Wednesday, December 12, 2012

Advent – Day 11: Sad-vent



Jeremiah 31.15 Thus says the Lord,
“A voice is heard in Ramah,
Lamentation and bitter weeping.
Rachel is weeping for her children;
She refuses to be comforted for her children,
Because they are no more. (NASB)    

Not long after Jesus was born in Bethlehem, wise men from the east (the area around modern Iraq) came to seek Him because they knew something big had happened: they came seeking the King of the world. They stopped off in Jerusalem and paid their respects to Herod the king but they wanted to know where to find the King of the Jews. Herod thought this was odd because he was the king of the Jews but he played along. So the entourage of wise men left his presence and went and found Jesus in the region of Judeah and paid homage to Him there. They then left and went back to their country.

King Herod was enraged. He gathered his police force and sent them into the region around Bethlehem and slaughtered all the male children 2 years old and younger: hence the verse from Jeremiah: “Rachel is weeping for her children; she refuses to be comforted for her children, because they are no more.” Nobody is going to be king but me.

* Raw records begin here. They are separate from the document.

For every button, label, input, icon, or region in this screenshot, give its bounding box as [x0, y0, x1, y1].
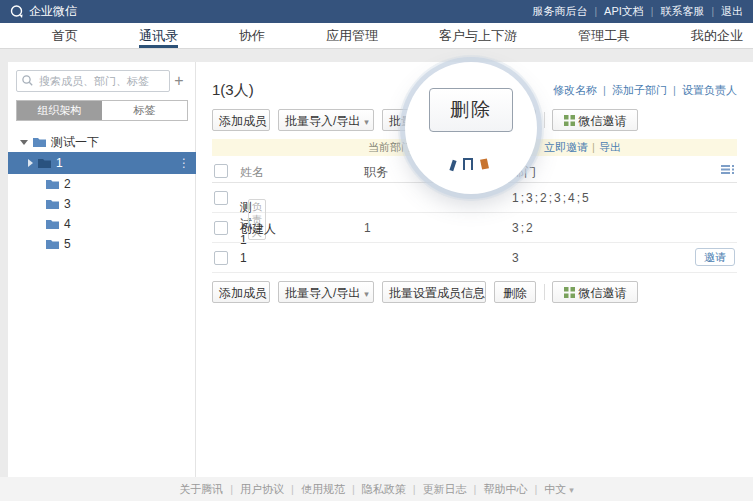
magnifier-overlay: 删除 — [405, 62, 537, 194]
add-department-button[interactable]: + — [170, 71, 188, 91]
separator: | — [413, 483, 416, 495]
folder-icon — [38, 158, 51, 168]
tree-node[interactable]: 3 — [8, 194, 196, 214]
separator: | — [592, 139, 595, 156]
separator: | — [352, 483, 355, 495]
table-row[interactable]: 创建人 1 3;2 — [212, 213, 737, 243]
brand-label: 企业微信 — [29, 3, 77, 20]
grid-icon — [564, 287, 575, 298]
select-all-checkbox[interactable] — [214, 164, 228, 178]
tab-admin-tools[interactable]: 管理工具 — [578, 23, 630, 48]
separator: | — [474, 483, 477, 495]
tab-labels[interactable]: 标签 — [102, 101, 187, 120]
add-member-button[interactable]: 添加成员 — [212, 281, 270, 303]
chat-bubble-icon — [10, 5, 24, 19]
department-title: 1(3人) — [212, 81, 254, 100]
footer-link-usage-rules[interactable]: 使用规范 — [301, 482, 345, 497]
tree-node-label: 测试一下 — [51, 132, 99, 152]
member-department: 3 — [512, 251, 521, 265]
tab-my-enterprise[interactable]: 我的企业 — [691, 23, 743, 48]
tree-node-label: 3 — [64, 194, 71, 214]
batch-set-info-button[interactable]: 批量设置成员信息 — [382, 281, 486, 303]
caret-right-icon[interactable] — [28, 159, 33, 167]
topbar-links: 服务商后台 | API文档 | 联系客服 | 退出 — [532, 4, 743, 19]
wechat-invite-button[interactable]: 微信邀请 — [552, 109, 638, 131]
table-row[interactable]: 1 3 邀请 — [212, 243, 737, 273]
search-icon — [21, 74, 34, 87]
magnified-text-fragment — [480, 158, 489, 169]
folder-icon — [46, 179, 59, 189]
footer-link-privacy-policy[interactable]: 隐私政策 — [362, 482, 406, 497]
separator: | — [651, 6, 654, 17]
separator: | — [603, 84, 606, 96]
invite-button[interactable]: 邀请 — [695, 248, 735, 266]
tree-node[interactable]: 5 — [8, 234, 196, 254]
page: 企业微信 服务商后台 | API文档 | 联系客服 | 退出 首页 通讯录 协作… — [0, 0, 753, 501]
batch-import-export-button[interactable]: 批量导入/导出▾ — [278, 109, 374, 131]
member-department: 3;2 — [512, 221, 535, 235]
column-header-title: 职务 — [364, 164, 388, 181]
set-leader-link[interactable]: 设置负责人 — [682, 84, 737, 96]
tab-home[interactable]: 首页 — [52, 23, 78, 48]
magnified-text-fragment — [463, 158, 473, 170]
topbar-link-contact-support[interactable]: 联系客服 — [660, 4, 704, 19]
footer-link-help-center[interactable]: 帮助中心 — [483, 482, 527, 497]
add-subdepartment-link[interactable]: 添加子部门 — [612, 84, 667, 96]
row-checkbox[interactable] — [214, 221, 228, 235]
tree-node-label: 4 — [64, 214, 71, 234]
tree-node[interactable]: 4 — [8, 214, 196, 234]
export-link[interactable]: 导出 — [599, 139, 621, 156]
folder-icon — [46, 199, 59, 209]
department-actions: 修改名称 | 添加子部门 | 设置负责人 — [553, 83, 737, 98]
toolbar-bottom: 添加成员 批量导入/导出▾ 批量设置成员信息 删除 微信邀请 — [212, 281, 737, 304]
divider — [544, 284, 545, 300]
sidebar-tabs: 组织架构 标签 — [16, 100, 188, 121]
tree-node-root[interactable]: 测试一下 — [8, 132, 196, 152]
delete-button-magnified[interactable]: 删除 — [429, 88, 513, 132]
separator: | — [594, 6, 597, 17]
member-department: 1;3;2;3;4;5 — [512, 191, 591, 205]
delete-button[interactable]: 删除 — [494, 281, 536, 303]
tab-collaboration[interactable]: 协作 — [239, 23, 265, 48]
org-tree: 测试一下 1 ⋮ 2 — [8, 132, 196, 254]
folder-icon — [46, 219, 59, 229]
separator: | — [711, 6, 714, 17]
row-checkbox[interactable] — [214, 251, 228, 265]
tree-node-label: 5 — [64, 234, 71, 254]
topbar-link-api-docs[interactable]: API文档 — [604, 4, 644, 19]
caret-down-icon: ▾ — [364, 117, 369, 127]
brand: 企业微信 — [10, 3, 77, 20]
divider — [544, 112, 545, 128]
folder-icon — [46, 239, 59, 249]
folder-icon — [33, 137, 46, 147]
member-name: 创建人 — [240, 221, 276, 238]
columns-icon[interactable] — [720, 163, 735, 176]
invite-now-link[interactable]: 立即邀请 — [544, 139, 588, 156]
footer-link-about-tencent[interactable]: 关于腾讯 — [179, 482, 223, 497]
tab-app-management[interactable]: 应用管理 — [326, 23, 378, 48]
topbar-link-provider-console[interactable]: 服务商后台 — [532, 4, 587, 19]
search-input[interactable] — [16, 70, 170, 92]
caret-down-icon: ▾ — [569, 485, 574, 495]
separator: | — [534, 483, 537, 495]
caret-down-icon: ▾ — [364, 289, 369, 299]
topbar-link-logout[interactable]: 退出 — [721, 4, 743, 19]
add-member-button[interactable]: 添加成员 — [212, 109, 270, 131]
tree-node-selected[interactable]: 1 ⋮ — [8, 152, 196, 174]
footer-link-user-agreement[interactable]: 用户协议 — [240, 482, 284, 497]
tab-contacts[interactable]: 通讯录 — [139, 23, 178, 48]
batch-import-export-button[interactable]: 批量导入/导出▾ — [278, 281, 374, 303]
row-checkbox[interactable] — [214, 191, 228, 205]
tab-customers[interactable]: 客户与上下游 — [439, 23, 517, 48]
wechat-invite-button[interactable]: 微信邀请 — [552, 281, 638, 303]
language-selector[interactable]: 中文▾ — [544, 482, 574, 497]
caret-down-icon[interactable] — [20, 140, 28, 145]
separator: | — [673, 84, 676, 96]
kebab-icon[interactable]: ⋮ — [178, 152, 190, 174]
footer-link-changelog[interactable]: 更新日志 — [423, 482, 467, 497]
grid-icon — [564, 115, 575, 126]
tab-org-structure[interactable]: 组织架构 — [17, 101, 102, 120]
rename-department-link[interactable]: 修改名称 — [553, 84, 597, 96]
tree-node[interactable]: 2 — [8, 174, 196, 194]
footer: 关于腾讯 | 用户协议 | 使用规范 | 隐私政策 | 更新日志 | 帮助中心 … — [0, 477, 753, 501]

Christmas is not always such a happy time. Part of the Christmas story is very sad and tragic indeed: a massacre of innocent children because of a petty and insecure tyrant wasn’t going to give any competition any chance. The Christmas story includes the slaughter of innocents. The slaughter of innocents begs the question: God, where are You? Christmas is not immune to tragedy.

It’s important that we remember this because Jesus came to give us hope that through Him, tragedy will lose its grip on the rest of us. Jesus survived the slaughter but later went to the cross for our sakes, making a way for us to have eternal relationship with God. The cross was a slaughter of the Innocent.

Yesterday (December 11), in a crowded shopping mall in Clackamas, Oregon, a gunman killed two people and seriously wounded a third before turning the gun on himself and committing suicide. The families of those killed and the family of the gunman are not happy this Christmas. Instead of shopping for holiday gifts, they’ll be making funeral arrangements. This Christmas for them will be a stark and dark time for them this year, and for the rest of their lives. Unless…

Unless they somehow can give over the tragedy of what happened to them and their loved ones by giving it over to God who watched it all happen; and who sent His Son two thousand years ago to save us from such tragedy and to help us to see that the end here, is not necessarily the end of all things. God can sort out death – it’s His job. We, however, are called to give ourselves over to Him that we may trust and hope that if anyone can make sense of the senselessness of life, it’s Him and not us.

It doesn’t bring the dead back but it helps the healing process. It doesn’t bring the dead back but it helps us say: God, You’re in charge and by staying with You I’ll ultimately go to be with You where this kind of thing can never, ever happen again. I trust You in the meantime.